__Task directions__
The lines below starting at the line containing "Adventure - Our" and ending at the line containing "determined to come to our birthd..." are to be repeated exactly, with both ends kept and nothing else added.

Materials provided section start

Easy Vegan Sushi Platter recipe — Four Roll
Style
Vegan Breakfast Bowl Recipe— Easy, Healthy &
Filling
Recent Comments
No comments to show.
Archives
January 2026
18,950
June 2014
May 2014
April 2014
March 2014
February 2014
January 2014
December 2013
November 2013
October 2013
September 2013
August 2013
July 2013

Materials provided section end
Materials provided section start

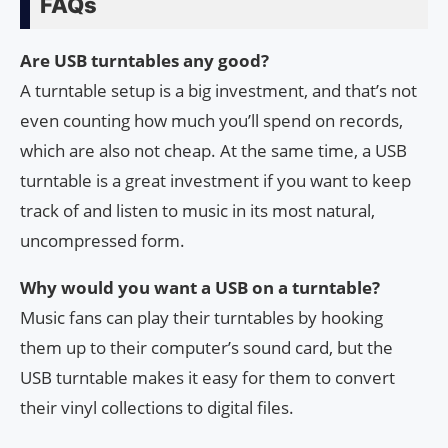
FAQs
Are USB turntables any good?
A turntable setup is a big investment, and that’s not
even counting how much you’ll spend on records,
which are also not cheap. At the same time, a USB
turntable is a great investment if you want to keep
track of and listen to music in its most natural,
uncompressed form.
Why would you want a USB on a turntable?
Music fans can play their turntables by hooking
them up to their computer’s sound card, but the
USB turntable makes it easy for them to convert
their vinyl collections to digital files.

Materials provided section end
Materials provided section start

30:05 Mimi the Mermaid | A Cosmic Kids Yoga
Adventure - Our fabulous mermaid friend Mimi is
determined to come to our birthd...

Materials provided section end

__Answer to this problem__
Adventure - Our fabulous mermaid friend Mimi is
determined to come to our birthd...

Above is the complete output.